Exercise details →
Please find every line of the listing below where "sind" occurs and copy it.
-- Records supplied follows --
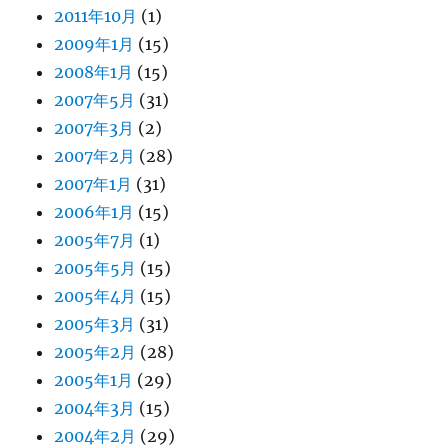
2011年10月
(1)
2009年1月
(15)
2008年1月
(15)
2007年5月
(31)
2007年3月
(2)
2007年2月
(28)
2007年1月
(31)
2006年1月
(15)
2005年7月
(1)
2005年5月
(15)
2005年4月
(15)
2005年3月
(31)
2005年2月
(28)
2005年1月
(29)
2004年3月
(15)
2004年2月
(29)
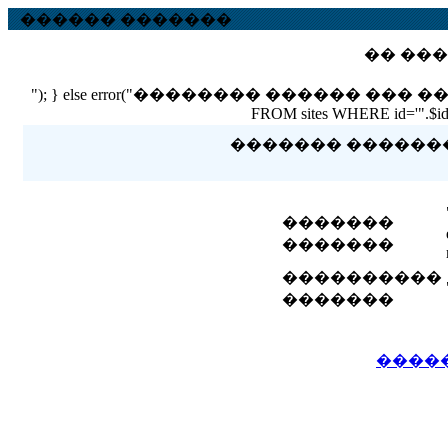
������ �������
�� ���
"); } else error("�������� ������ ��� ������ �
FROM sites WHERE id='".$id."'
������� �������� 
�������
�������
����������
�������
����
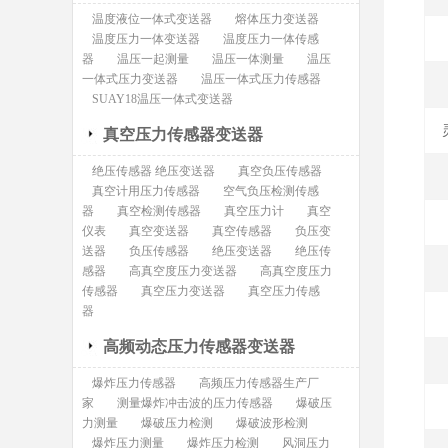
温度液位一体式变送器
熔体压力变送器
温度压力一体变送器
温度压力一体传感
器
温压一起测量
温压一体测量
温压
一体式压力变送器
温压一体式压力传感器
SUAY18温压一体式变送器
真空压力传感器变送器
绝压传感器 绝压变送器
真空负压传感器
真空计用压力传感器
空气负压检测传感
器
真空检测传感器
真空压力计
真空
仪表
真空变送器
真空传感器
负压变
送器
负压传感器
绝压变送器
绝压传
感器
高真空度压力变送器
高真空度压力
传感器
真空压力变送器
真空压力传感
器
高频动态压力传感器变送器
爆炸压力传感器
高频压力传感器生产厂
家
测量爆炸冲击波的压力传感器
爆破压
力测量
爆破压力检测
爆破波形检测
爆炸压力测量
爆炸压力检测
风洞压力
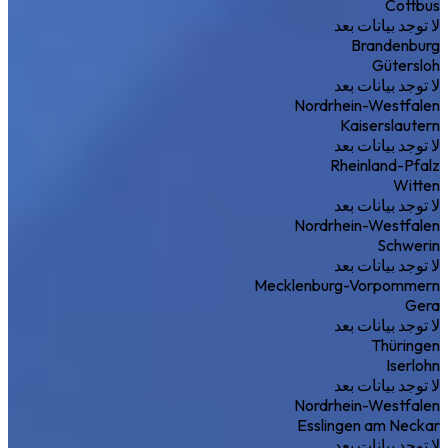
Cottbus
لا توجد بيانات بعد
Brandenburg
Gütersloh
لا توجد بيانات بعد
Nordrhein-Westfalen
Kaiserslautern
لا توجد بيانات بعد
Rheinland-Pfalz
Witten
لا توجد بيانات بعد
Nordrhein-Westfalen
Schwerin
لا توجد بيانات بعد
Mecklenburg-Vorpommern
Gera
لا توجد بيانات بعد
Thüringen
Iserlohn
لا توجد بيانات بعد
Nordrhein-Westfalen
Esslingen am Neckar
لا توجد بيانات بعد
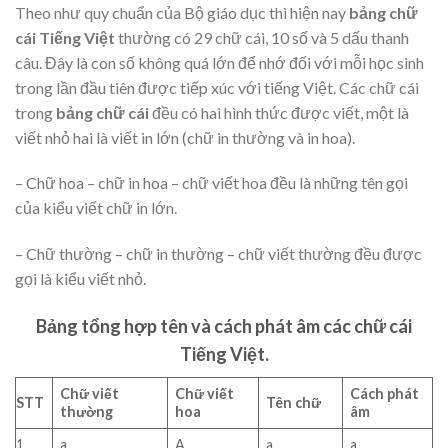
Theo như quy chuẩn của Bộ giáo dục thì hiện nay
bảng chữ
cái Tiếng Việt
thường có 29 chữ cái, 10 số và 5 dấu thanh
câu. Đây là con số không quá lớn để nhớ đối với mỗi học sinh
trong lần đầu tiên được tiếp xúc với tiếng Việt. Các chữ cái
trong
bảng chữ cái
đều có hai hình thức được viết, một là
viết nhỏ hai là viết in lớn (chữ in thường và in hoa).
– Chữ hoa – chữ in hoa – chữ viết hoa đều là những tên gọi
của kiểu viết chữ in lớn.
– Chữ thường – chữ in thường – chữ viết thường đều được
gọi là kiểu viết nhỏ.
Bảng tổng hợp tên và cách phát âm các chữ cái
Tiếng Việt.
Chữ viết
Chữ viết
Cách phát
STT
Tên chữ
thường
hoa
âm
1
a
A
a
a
-- Records supplied concluded --
-- Records supplied follows --
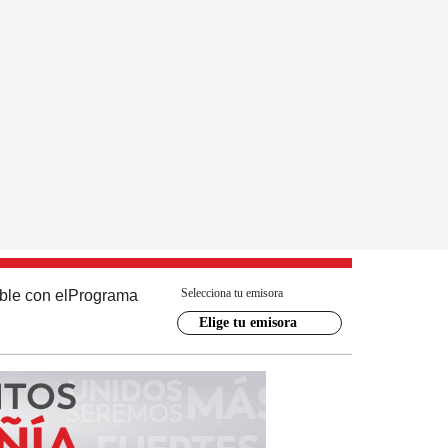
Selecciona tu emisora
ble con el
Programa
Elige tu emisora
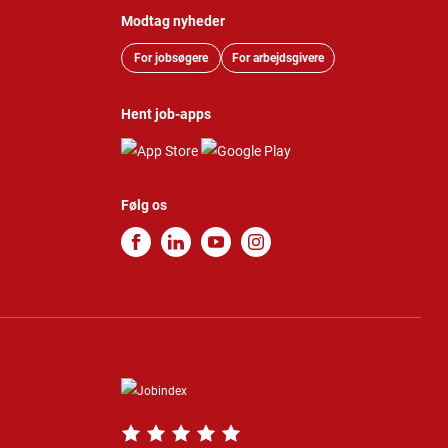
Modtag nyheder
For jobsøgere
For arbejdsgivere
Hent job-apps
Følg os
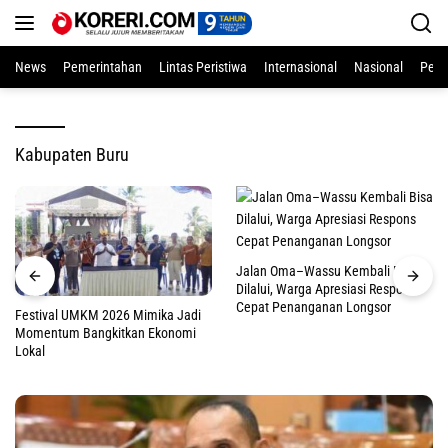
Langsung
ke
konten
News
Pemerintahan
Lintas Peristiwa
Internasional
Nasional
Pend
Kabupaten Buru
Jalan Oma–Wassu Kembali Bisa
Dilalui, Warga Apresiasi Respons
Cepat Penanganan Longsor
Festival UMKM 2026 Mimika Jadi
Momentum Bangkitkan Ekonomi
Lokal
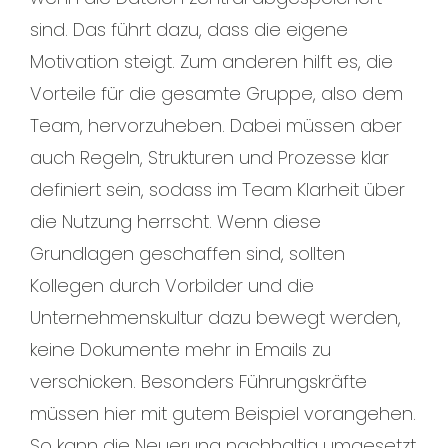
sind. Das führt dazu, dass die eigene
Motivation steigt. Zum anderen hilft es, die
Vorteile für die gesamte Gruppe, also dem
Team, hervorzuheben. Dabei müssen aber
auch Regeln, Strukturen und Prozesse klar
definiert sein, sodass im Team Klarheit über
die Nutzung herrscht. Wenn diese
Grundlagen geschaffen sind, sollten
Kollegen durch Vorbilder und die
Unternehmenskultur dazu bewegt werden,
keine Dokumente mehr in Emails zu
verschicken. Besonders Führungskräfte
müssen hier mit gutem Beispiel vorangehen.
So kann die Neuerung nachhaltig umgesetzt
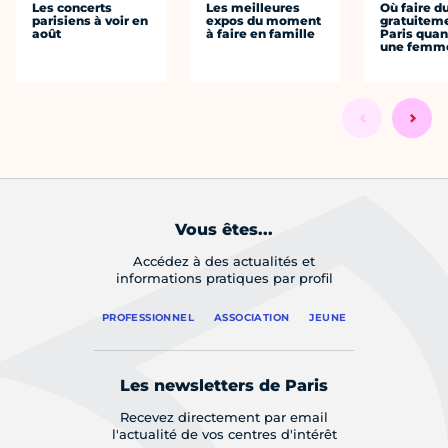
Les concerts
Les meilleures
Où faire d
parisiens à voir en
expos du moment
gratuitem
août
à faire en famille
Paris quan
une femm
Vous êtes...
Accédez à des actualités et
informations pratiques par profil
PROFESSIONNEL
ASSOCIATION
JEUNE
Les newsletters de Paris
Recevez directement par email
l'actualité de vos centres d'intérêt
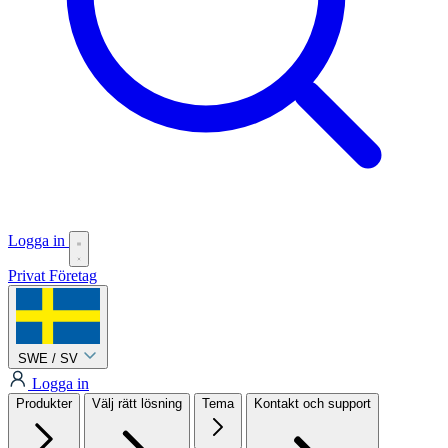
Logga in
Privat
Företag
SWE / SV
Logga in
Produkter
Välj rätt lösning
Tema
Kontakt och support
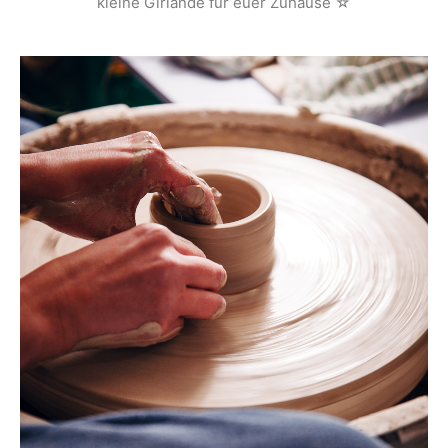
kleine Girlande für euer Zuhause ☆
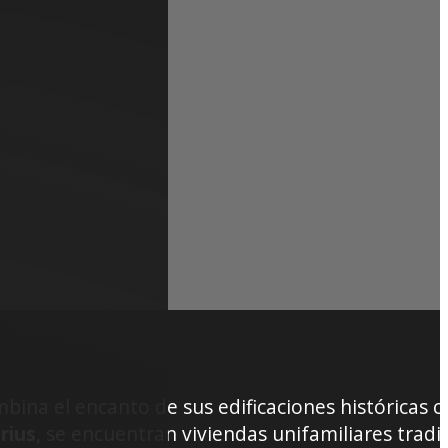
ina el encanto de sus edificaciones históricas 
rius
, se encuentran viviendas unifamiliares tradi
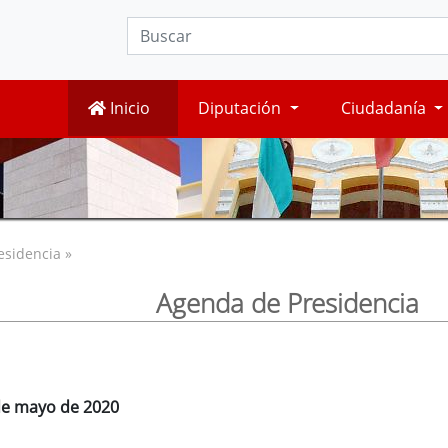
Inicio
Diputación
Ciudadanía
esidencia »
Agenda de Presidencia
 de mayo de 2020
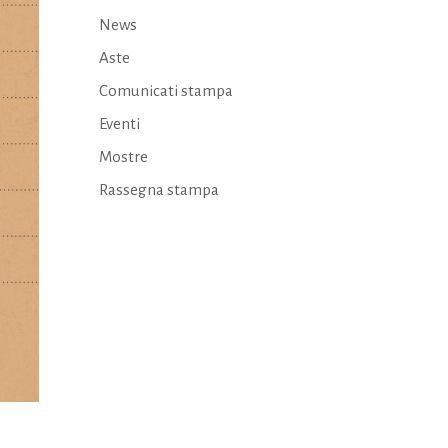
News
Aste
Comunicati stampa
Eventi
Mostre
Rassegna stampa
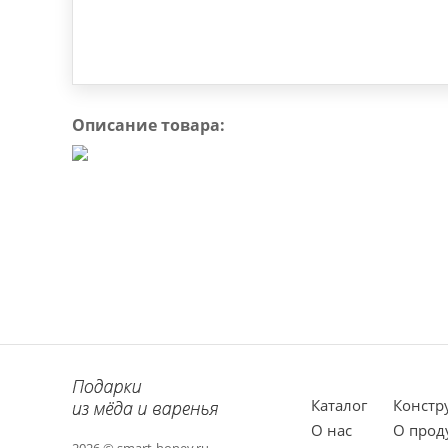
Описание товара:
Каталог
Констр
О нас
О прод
-- Records supplied concluded --
Output below →
sind. Das führt dazu, dass die eigene
Grundlagen geschaffen sind, sollten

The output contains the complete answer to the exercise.